For this to work you need the CLIP Vision model in the ComfyUI/models/clip_vision directory and the style model itself in ComfyUI/models/style_models.

style model

  1. Load the CLIP Vision model.

  2. Encode the source image for the model to use.

  3. Load the Style model

  4. Connect your prompt to the Apply style model node and then to the KSampler positive. Note that albeit the node doesn't offer a strength option you can technically fine tune the effect with timestepping. Check the experiments for some examples.

👉 Note: The style model --like many of the "in the style of..." img2img-- can't apply a style of something it doesn't understand. A picture of a famous painting or of a person will be easy to process but something more exotic, abstract or unintelligible might lead to underwhelming results.

IPAdapter are a series of very effective models for image conditioning. They can be used alone or in conjuction with text and ControlNets.

In this workflow we offer a simple image+text conditioning example. Also check the experiments for more use cases. We are using SDXL but models for SD1.5 are also available.

You need to download these pretrained models on huggingface and install the ComgyUI extension (from yours truly). Note that you need both the model and the image encoder.
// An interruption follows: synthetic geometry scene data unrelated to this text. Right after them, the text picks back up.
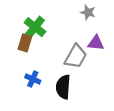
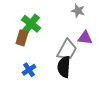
blue cross: (33, 79) -> (29, 70), turned 32
black semicircle: (63, 87) -> (64, 67), moved

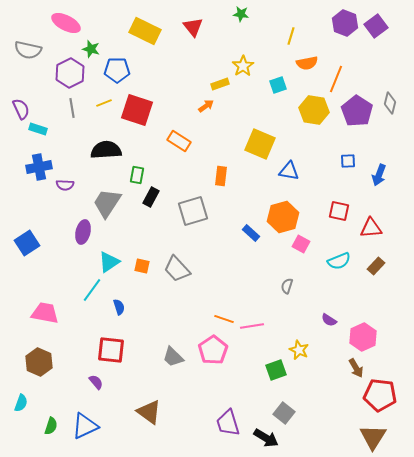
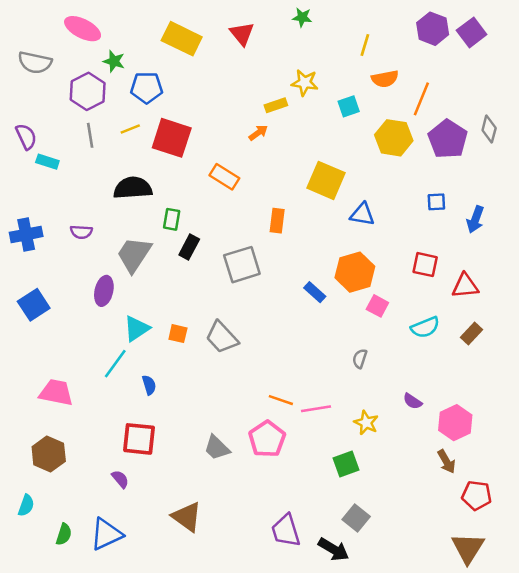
yellow star: (243, 66) -> (305, 83), turned -30
blue cross: (39, 167) -> (26, 234), moved
yellow star: (299, 350) -> (366, 423), moved
red pentagon: (380, 395) -> (477, 495), size x0.7

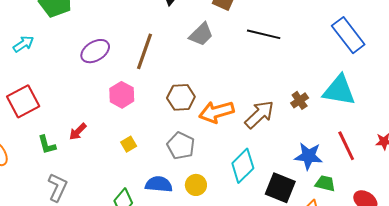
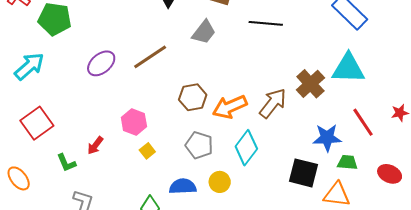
cyan arrow: (23, 44) -> (29, 66), size x1.5
brown line: (145, 51) -> (150, 57), turned 45
pink hexagon: (122, 95) -> (134, 122), moved
brown cross: (300, 100) -> (310, 84), size x1.6
cyan diamond: (243, 166) -> (246, 148), moved

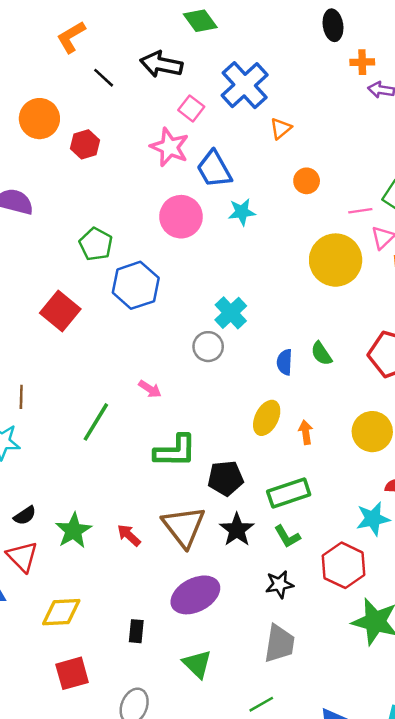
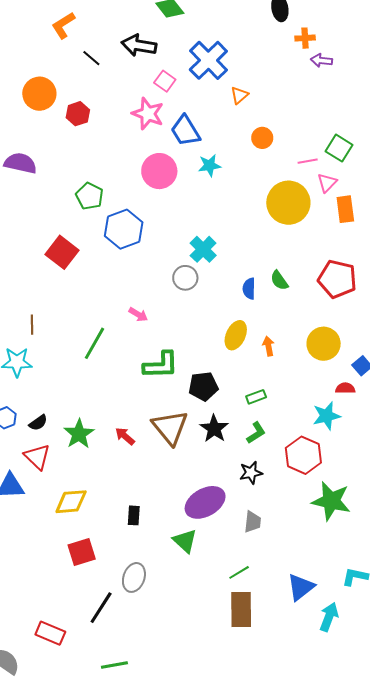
green rectangle: (289, 493) -> (256, 397), size x0.6
green L-shape: (287, 536) -> (256, 433), turned -90
purple ellipse: (195, 595) -> (205, 502), moved
gray trapezoid: (279, 644) -> (253, 522), size x0.7

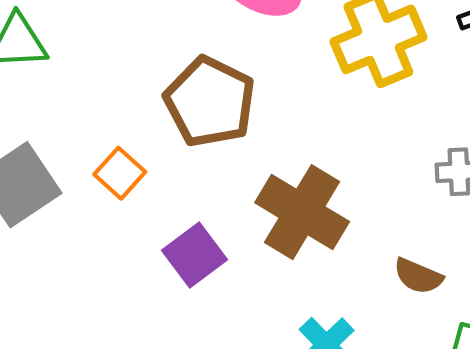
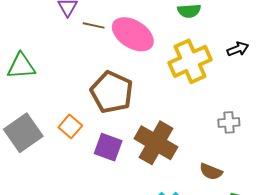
purple square: (194, 255) -> (108, 147), moved, turned -32

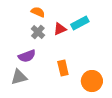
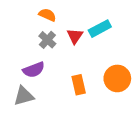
red triangle: (60, 29) -> (75, 36), turned -32
orange circle: (92, 81) -> (117, 78), moved

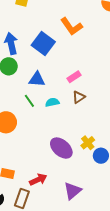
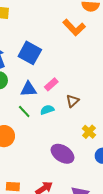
orange L-shape: (71, 26) -> (74, 28), moved
pink rectangle: (74, 77) -> (51, 84), moved
yellow cross: (88, 143) -> (89, 132), moved

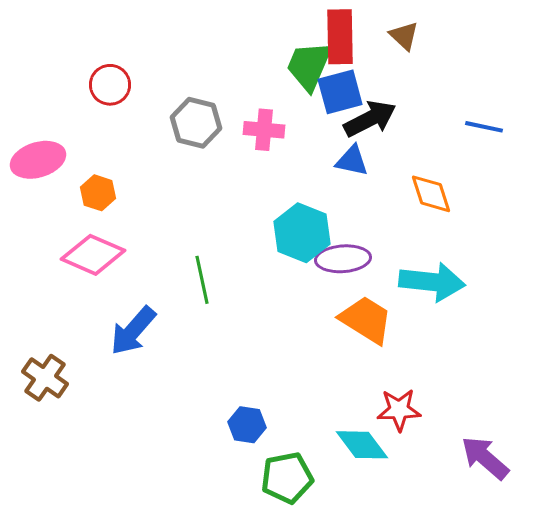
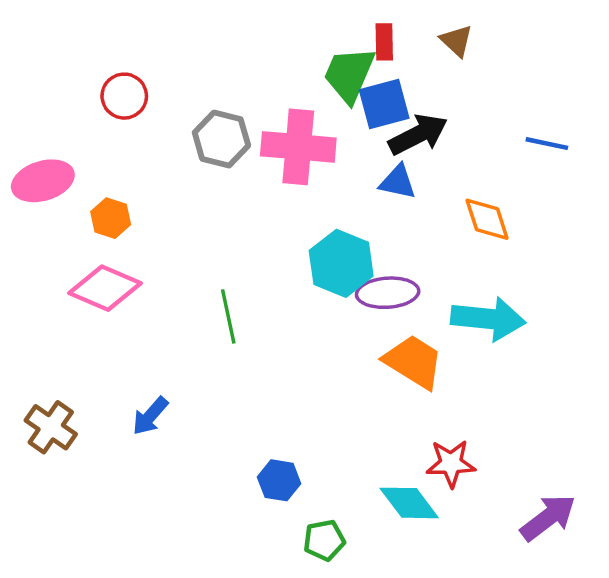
red rectangle: (340, 37) -> (384, 42), size x0.6
pink cross: (264, 130) -> (298, 147), size x1.6
blue arrow: (133, 331) -> (150, 416), moved, size x0.7
purple arrow: (485, 458) -> (548, 518), turned 102
green pentagon: (287, 478) -> (324, 540), size x0.7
Follow the installation instruction on the extension page.

The workflow itself is very simple and similar to the style model.

💡 Tip: You can use multiple reference images using the ImageBatch node.

IPAdapter

Stability AI released the Revision model that is similar to the other methods we explored in this section but dedicated to SDXL.

Revision is used for image (including multiple images) and image+text conditioning and it's also a rather effective tool for creating image variations.

Download the clip vision model and place it in the ComfyUI/models/clip_vision directory.

The workflow is similar to unCLIP but the checkpoint is SDXL base. In this example we are merging the style of two images.

revision

As per unCLIP, noise_augmentation determines the closeness to the reference image (0 being the closest) and strength the weight of the conditioning.

👉 Note: to eliminate any interference from the text clip we also use ConditioningZeroOut, this is optional and used exclusively for the purpose of this example that is meant as a pure image+image conditioning without any other external influence. You can further alter the image generation by elimitating the zero out nodes and by adding a custom prompt.

Experiments

Use the unCLIP model to merge the style of two images.

This is a fun experiment. We fuse two images with unclip and then augment the resolution with the SDXL refiner.

In this SD1.5 workflow we first create an image with dreamshaper and then use IPAdapter to create 4 variations of that image with an additional textual conditioning.

This workflow uses a conditioning image for IPAdapter and adds a Canny control net to further enhance the composition.

For this example you need to download the canny controlnet and place it under ComfyUI/models/controlnet. Alternatively you can use the Controlnet extension that should take care of downloading all the missing models.

Sometimes it seems impossible to fine tune some conditioning nodes, like for example the Style model we've seen earlier.

With a little trick and timestepping it is actually possible to fine tune any conditioning node.

timestepping the style model

In this experiment we use one prompt as text conditioning then we connect a zeroed-out empty prompt to the style model. We can now timestep the two conditionings to easily calibrate the end result.